Me sonrió tristemente y volvió sobre sus pasos. ¿Qué había tirado?, ¿el tiempo? Recordé la bolsa pequeña con la que la vi salir temprano y caminando a paso ligero me dirigí al cesto de residuos de la playa de estacionamiento, sin saber que buscar...
Parado entre dos bolsas grandes lo encontré, era un reloj de madera torneada, pintada de verde, con finas líneas blancas imitando la delicadeza del mármol. ¡Esa era la bolsa que creí haber visto!
Mi corazón latió con fuerza, ¡Amalia tenía razón!, el tiempo estaba detenido, aunque el reloj no tenía números, era indiscutible que las agujas marcaban exactamente las nueve.
Volvía ensimismado contemplando el hallazgo cuando al levantar la vista, descubrí que me miraban; desde la puerta del edificio, Amalia me regaló una sonrisa cómplice, amplia como nunca.
Asentí con la cabeza y me dije: ¡para la cómoda del dormitorio!, ¡ahí quedaría bien!
Con pilas nuevas las agujas cobraron vida nuevamente, todas las noches las miraba al regresar a casa y ahí estaban, incansables, marcando el paso del tiempo.                             

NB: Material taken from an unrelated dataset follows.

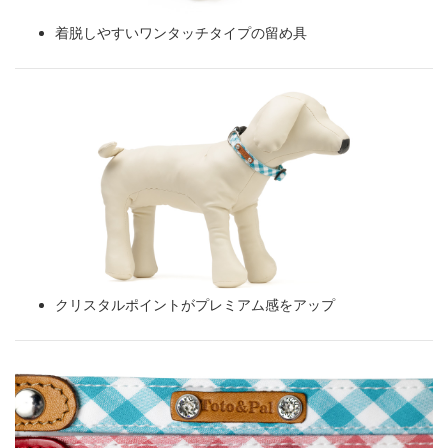
着脱しやすいワンタッチタイプの留め具
クリスタルポイントがプレミアム感をアップ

Sin embargo quedaron en mi mente las palabras: “Estaba detenido, era muy importante para mi”. ¿Cuál era el significado de ellas?, ¿qué había querido decir en su locura?
Con el paso de los días terminé por olvidar el asunto hasta aquel sábado en que encontraron a Amalia en su silla vaivén sumida en un sueño eterno.  La hallaron sentada frente al ventanal que da al jardín, con la vista perdida en el horizonte.  El sol de la mañana bañaba su rostro y dicen que tenía en él, una expresión de felicidad, de ansiada libertad… Le había cobrado mucho afecto a esa mujercita que, a pesar de su locura, lograba sorprenderme con sus comentarios dignos de un cuerdo.  Me sentía triste y feliz a la vez, porque sabía que, al fin, Amalia había encontrado la paz que necesitaba.                                    
Recuerdo que ese día volví temprano a casa, a media tarde, tenía en el cuerpo una sensación molesta, mezcla de cansancio e inquietud, mis pasos me llevaron a mi cuarto y mi corazón se aceleró. ¡El reloj!, ¡no quería mirarlo!¡Tenía miedo de descubrir que estaba detenido!, ya no se escuchaba el tic tac incesante y en ese momento comprendí el significado de aquellas palabras: el tiempo, era la vida… y tal como lo presentí, las agujas marcaban las nueve en punto.